Segment Start: Material for this exercise
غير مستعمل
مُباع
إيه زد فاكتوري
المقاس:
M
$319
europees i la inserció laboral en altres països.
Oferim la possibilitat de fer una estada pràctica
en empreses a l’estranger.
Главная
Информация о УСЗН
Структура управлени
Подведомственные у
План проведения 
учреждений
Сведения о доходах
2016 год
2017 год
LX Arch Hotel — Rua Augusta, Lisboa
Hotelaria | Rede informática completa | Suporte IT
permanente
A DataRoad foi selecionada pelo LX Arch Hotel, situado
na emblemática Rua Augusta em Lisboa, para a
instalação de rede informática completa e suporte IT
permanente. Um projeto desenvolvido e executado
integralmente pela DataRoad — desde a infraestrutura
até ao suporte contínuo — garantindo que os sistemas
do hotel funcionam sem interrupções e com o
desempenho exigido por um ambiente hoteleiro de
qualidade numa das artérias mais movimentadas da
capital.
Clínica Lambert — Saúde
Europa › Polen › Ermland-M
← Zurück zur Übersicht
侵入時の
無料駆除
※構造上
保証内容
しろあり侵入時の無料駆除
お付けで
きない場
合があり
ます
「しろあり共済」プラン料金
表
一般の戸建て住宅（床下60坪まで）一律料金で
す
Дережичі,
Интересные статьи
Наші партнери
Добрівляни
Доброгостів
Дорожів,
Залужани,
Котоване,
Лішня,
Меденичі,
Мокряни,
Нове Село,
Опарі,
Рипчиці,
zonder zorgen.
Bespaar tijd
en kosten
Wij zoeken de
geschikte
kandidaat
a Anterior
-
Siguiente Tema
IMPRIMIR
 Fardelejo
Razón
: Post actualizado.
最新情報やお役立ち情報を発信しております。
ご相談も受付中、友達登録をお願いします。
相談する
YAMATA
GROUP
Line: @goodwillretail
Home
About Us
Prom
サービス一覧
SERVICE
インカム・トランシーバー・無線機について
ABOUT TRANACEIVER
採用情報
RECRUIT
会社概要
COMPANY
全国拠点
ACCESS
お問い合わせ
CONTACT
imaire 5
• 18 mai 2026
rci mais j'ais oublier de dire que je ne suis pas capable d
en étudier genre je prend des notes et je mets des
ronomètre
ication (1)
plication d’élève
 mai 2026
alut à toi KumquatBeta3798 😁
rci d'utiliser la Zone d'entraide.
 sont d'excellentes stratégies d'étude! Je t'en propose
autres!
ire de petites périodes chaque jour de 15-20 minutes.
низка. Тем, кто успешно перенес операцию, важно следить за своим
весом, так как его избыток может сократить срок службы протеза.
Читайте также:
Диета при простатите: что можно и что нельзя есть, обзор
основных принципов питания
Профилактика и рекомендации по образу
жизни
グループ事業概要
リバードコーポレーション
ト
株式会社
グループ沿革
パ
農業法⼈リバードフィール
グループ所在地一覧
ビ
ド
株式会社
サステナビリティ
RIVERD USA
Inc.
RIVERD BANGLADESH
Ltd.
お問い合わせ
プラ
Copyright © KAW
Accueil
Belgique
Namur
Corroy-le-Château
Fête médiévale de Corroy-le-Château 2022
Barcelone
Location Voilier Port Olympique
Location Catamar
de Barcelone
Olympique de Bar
Segment End: Material for this exercise
Segment Start: Material for this exercise
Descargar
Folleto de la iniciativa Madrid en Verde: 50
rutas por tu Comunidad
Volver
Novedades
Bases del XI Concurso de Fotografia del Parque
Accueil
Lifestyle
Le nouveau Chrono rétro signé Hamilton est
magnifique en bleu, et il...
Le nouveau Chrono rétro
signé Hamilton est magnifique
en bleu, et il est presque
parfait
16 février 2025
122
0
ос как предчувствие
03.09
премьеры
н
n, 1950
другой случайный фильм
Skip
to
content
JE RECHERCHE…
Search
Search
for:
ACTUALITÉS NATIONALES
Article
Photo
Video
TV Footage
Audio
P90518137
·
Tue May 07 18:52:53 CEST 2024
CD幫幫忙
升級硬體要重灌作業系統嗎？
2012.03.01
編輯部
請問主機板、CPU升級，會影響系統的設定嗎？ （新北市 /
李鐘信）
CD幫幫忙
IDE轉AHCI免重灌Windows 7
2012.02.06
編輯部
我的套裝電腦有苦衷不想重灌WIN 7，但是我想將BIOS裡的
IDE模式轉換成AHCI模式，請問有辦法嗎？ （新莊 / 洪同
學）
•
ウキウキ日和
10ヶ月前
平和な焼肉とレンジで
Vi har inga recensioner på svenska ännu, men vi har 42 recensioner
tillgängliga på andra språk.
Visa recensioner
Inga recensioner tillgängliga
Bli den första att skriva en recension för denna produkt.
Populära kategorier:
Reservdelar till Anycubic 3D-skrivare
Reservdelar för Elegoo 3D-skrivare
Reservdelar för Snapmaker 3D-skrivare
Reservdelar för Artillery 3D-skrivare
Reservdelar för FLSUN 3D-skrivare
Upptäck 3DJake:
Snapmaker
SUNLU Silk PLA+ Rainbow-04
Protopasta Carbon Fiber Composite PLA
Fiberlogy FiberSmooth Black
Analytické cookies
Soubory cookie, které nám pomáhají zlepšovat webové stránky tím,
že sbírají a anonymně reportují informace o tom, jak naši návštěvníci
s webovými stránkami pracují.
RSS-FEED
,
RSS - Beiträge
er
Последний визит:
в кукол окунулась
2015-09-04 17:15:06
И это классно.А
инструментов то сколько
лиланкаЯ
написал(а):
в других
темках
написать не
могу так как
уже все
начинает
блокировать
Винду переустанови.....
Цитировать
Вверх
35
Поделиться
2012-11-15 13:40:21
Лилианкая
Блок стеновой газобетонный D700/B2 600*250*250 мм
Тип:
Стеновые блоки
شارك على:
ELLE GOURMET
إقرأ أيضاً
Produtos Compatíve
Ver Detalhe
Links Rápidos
Segment End: Material for this exercise
Segment Start: Material for this exercise
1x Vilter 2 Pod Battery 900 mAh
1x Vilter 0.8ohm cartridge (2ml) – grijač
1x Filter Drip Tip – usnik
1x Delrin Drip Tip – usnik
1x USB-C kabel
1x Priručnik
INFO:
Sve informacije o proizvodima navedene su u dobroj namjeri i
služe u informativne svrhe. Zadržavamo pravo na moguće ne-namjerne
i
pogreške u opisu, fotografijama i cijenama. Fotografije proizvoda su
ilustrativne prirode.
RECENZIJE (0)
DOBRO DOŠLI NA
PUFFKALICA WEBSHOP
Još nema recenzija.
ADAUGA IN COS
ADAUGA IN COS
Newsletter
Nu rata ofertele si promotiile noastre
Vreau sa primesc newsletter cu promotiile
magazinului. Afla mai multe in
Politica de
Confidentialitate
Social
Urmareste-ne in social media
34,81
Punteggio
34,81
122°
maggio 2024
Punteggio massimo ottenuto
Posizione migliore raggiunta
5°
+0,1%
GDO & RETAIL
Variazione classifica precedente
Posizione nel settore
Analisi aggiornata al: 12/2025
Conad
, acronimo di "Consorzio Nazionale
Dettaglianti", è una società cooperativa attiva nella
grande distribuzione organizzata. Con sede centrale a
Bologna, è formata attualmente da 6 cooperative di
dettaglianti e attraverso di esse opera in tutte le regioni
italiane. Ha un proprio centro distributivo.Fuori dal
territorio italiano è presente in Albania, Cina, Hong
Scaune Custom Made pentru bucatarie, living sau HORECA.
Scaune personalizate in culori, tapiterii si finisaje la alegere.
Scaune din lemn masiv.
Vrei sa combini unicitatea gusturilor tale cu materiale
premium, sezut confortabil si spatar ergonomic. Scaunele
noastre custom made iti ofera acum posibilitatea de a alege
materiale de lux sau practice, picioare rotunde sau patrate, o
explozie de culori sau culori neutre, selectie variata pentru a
Segment End: Material for this exercise
:: Exercise brief ::
In the material above, how many lines include the word "DataRoad"? Answer with the number only.

:: Reply to the exercise ::
2